WHAT IS NEEDED: Retype the data that follows exactly. No pictures belong in the copy.

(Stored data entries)
········

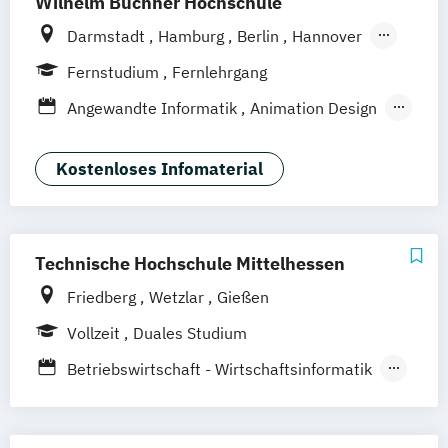
Wilhelm Büchner Hochschule
Darmstadt
Hamburg
Berlin
Hannover
Bonn
Nürnberg
München
Stuttgart
Fernstudium
Fernlehrgang
Göttingen
Leipzig
Freiburg
Wien
Angewandte Informatik
Animation Design
Zürich
Rostock
Dortmund
App-Entwicklung
Big Data und Data Science
Kostenloses Infomaterial
Digitale Medien
Game Design
Game Development
IT-Sicherheit
Industriedesign
Informatik
Technische Hochschule Mittelhessen
KI und maschinelles Lernen
Friedberg
Wetzlar
Gießen
Kommunikationsdesign
Medizinische Informatik
Vollzeit
Duales Studium
Nachhaltiges Design
Betriebswirtschaft - Wirtschaftsinformatik
Professional Software Engineering
Informatik
Ingenieur-Informatik
Technische Informatik
Medieninformatik
Wirtschaftsinformatik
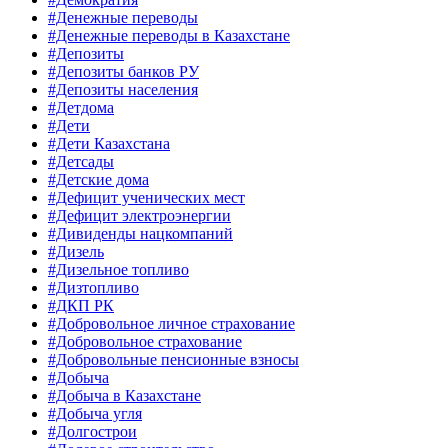
#Денежные переводы
#Денежные переводы в Казахстане
#Депозиты
#Депозиты банков РУ
#Депозиты населения
#Детдома
#Дети
#Дети Казахстана
#Детсады
#Детские дома
#Дефицит ученических мест
#Дефицит электроэнергии
#Дивиденды нацкомпаний
#Дизель
#Дизельное топливо
#Дизтопливо
#ДКП РК
#Добровольное личное страхование
#Добровольное страхование
#Добровольные пенсионные взносы
#Добыча
#Добыча в Казахстане
#Добыча угля
#Долгострои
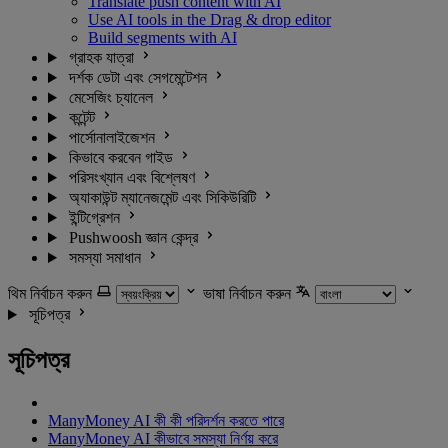
Translate push content with AI
Use AI tools in the Drag & drop editor
Build segments with AI
গ্রাহক যাত্রা
দর্শক ডেটা এবং সেগমেন্টেশন
মেসেজিং চ্যানেল
কন্টেন্ট
পার্সোনালাইজেশন
কিভাবে করবেন গাইড
পরিসংখ্যান এবং বিশ্লেষণ
অ্যাকাউন্ট ম্যানেজমেন্ট এবং সিকিউরিটি
ইন্টিগ্রেশন
Pushwoosh জ্ঞান কেন্দ্র
সমস্যা সমাধান
থিম নির্বাচন করুন
ভাষা নির্বাচন করুন
সূচিপত্র
সূচিপত্র
ManyMoney AI কী কী পরিদর্শন করতে পারে
ManyMoney AI কীভাবে সমস্যা নির্ণয় করে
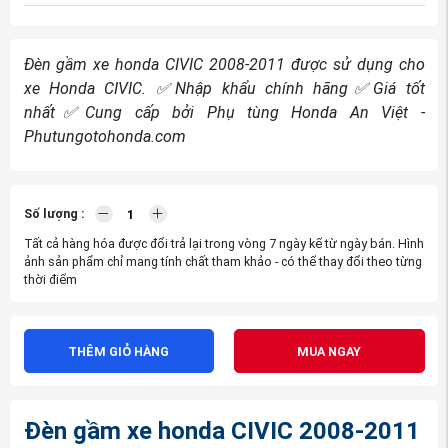
Đèn gầm xe honda CIVIC 2008-2011
được sử dụng cho
xe Honda CIVIC.
✅
Nhập khẩu chính hãng
✅
Giá tốt
nhất
✅
Cung cấp bởi Phụ tùng Honda An Việt -
Phutungotohonda.com
Số lượng :
Tất cả hàng hóa được đổi trả lại trong vòng 7 ngày kể từ ngày bán. Hình
ảnh sản phẩm chỉ mang tính chất tham khảo - có thể thay đổi theo từng
thời điểm
THÊM GIỎ HÀNG
MUA NGAY
Đèn gầm xe honda CIVIC 2008-2011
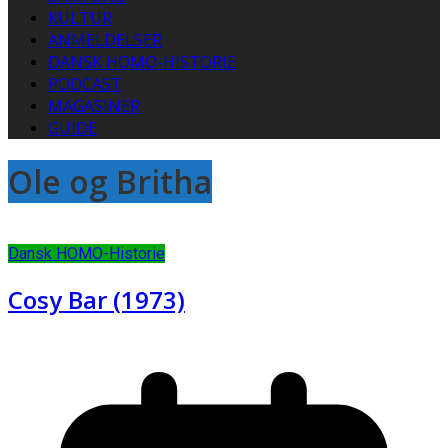
KULTUR
ANMELDELSER
DANSK HOMO-HISTORIE
PODCAST
MAGASINER
GUIDE
Ole og Britha
Dansk HOMO-Historie
Cosy Bar (1973)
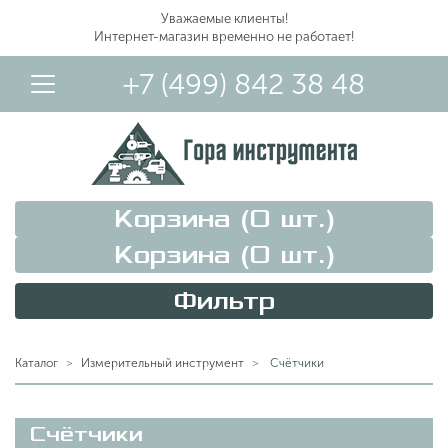
Уважаемые клиенты!
Интернет-магазин временно не работает!
+7 (499) 842 38 48
Корзина (
0
шт.)
Корзина (
0
шт.)
Фильтр
Вход в Личный Кабинет
Каталог
Измерительный инструмент
Счётчики
Счётчики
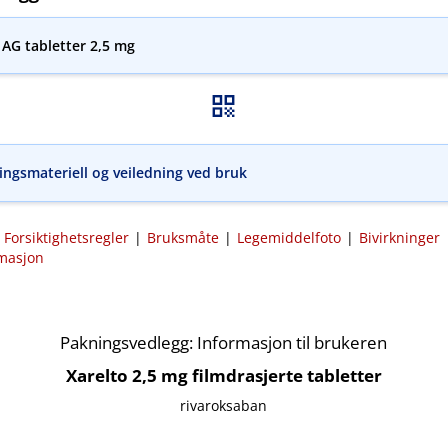
 AG tabletter 2,5 mg
ngsmateriell og veiledning ved bruk
|
Forsiktighetsregler
|
Bruksmåte
|
Legemiddelfoto
|
Bivirkninger
rmasjon
Pakningsvedlegg: Informasjon til brukeren
Xarelto 2,5 mg filmdrasjerte tabletter
rivaroksaban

········

EXERCISE RESULT:
Wilhelm Büchner Hochschule
Darmstadt
Hamburg
Berlin
Hannover
Bonn
Nürnberg
München
Stuttgart
Fernstudium
Fernlehrgang
Göttingen
Leipzig
Freiburg
Wien
Angewandte Informatik
Animation Design
Zürich
Rostock
Dortmund
App-Entwicklung
Big Data und Data Science
Kostenloses Infomaterial
Digitale Medien
Game Design
Game Development
IT-Sicherheit
Industriedesign
Informatik
Technische Hochschule Mittelhessen
KI und maschinelles Lernen
Friedberg
Wetzlar
Gießen
Kommunikationsdesign
Medizinische Informatik
Vollzeit
Duales Studium
Nachhaltiges Design
Betriebswirtschaft - Wirtschaftsinformatik
Professional Software Engineering
Informatik
Ingenieur-Informatik
Technische Informatik
Medieninformatik
Wirtschaftsinformatik
#Денежные переводы
#Денежные переводы в Казахстане
#Депозиты
#Депозиты банков РУ
#Депозиты населения
#Детдома
#Дети
#Дети Казахстана
#Детсады
#Детские дома
#Дефицит ученических мест
#Дефицит электроэнергии
#Дивиденды нацкомпаний
#Дизель
#Дизельное топливо
#Дизтопливо
#ДКП РК
#Добровольное личное страхование
#Добровольное страхование
#Добровольные пенсионные взносы
#Добыча
#Добыча в Казахстане
#Добыча угля
#Долгострои
Translate push content with AI
Use AI tools in the Drag & drop editor
Build segments with AI
গ্রাহক যাত্রা
দর্শক ডেটা এবং সেগমেন্টেশন
মেসেজিং চ্যানেল
কন্টেন্ট
পার্সোনালাইজেশন
কিভাবে করবেন গাইড
পরিসংখ্যান এবং বিশ্লেষণ
অ্যাকাউন্ট ম্যানেজমেন্ট এবং সিকিউরিটি
ইন্টিগ্রেশন
Pushwoosh জ্ঞান কেন্দ্র
সমস্যা সমাধান
থিম নির্বাচন করুন
ভাষা নির্বাচন করুন
সূচিপত্র
সূচিপত্র
ManyMoney AI কী কী পরিদর্শন করতে পারে
ManyMoney AI কীভাবে সমস্যা নির্ণয় করে
Đèn gầm xe honda CIVIC 2008-2011
được sử dụng cho
xe Honda CIVIC.
✅
Nhập khẩu chính hãng
✅
Giá tốt
nhất
✅
Cung cấp bởi Phụ tùng Honda An Việt -
Phutungotohonda.com
Số lượng :
Tất cả hàng hóa được đổi trả lại trong vòng 7 ngày kể từ ngày bán. Hình
ảnh sản phẩm chỉ mang tính chất tham khảo - có thể thay đổi theo từng
thời điểm
THÊM GIỎ HÀNG
MUA NGAY
Đèn gầm xe honda CIVIC 2008-2011
KULTUR
ANMELDELSER
DANSK HOMO-HISTORIE
PODCAST
MAGASINER
GUIDE
Ole og Britha
Dansk HOMO-Historie
Cosy Bar (1973)
Уважаемые клиенты!
Интернет-магазин временно не работает!
+7 (499) 842 38 48
Корзина (
0
шт.)
Корзина (
0
шт.)
Фильтр
Вход в Личный Кабинет
Каталог
Измерительный инструмент
Счётчики
Счётчики
 AG tabletter 2,5 mg
ngsmateriell og veiledning ved bruk
|
Forsiktighetsregler
|
Bruksmåte
|
Legemiddelfoto
|
Bivirkninger
rmasjon
Pakningsvedlegg: Informasjon til brukeren
Xarelto 2,5 mg filmdrasjerte tabletter
rivaroksaban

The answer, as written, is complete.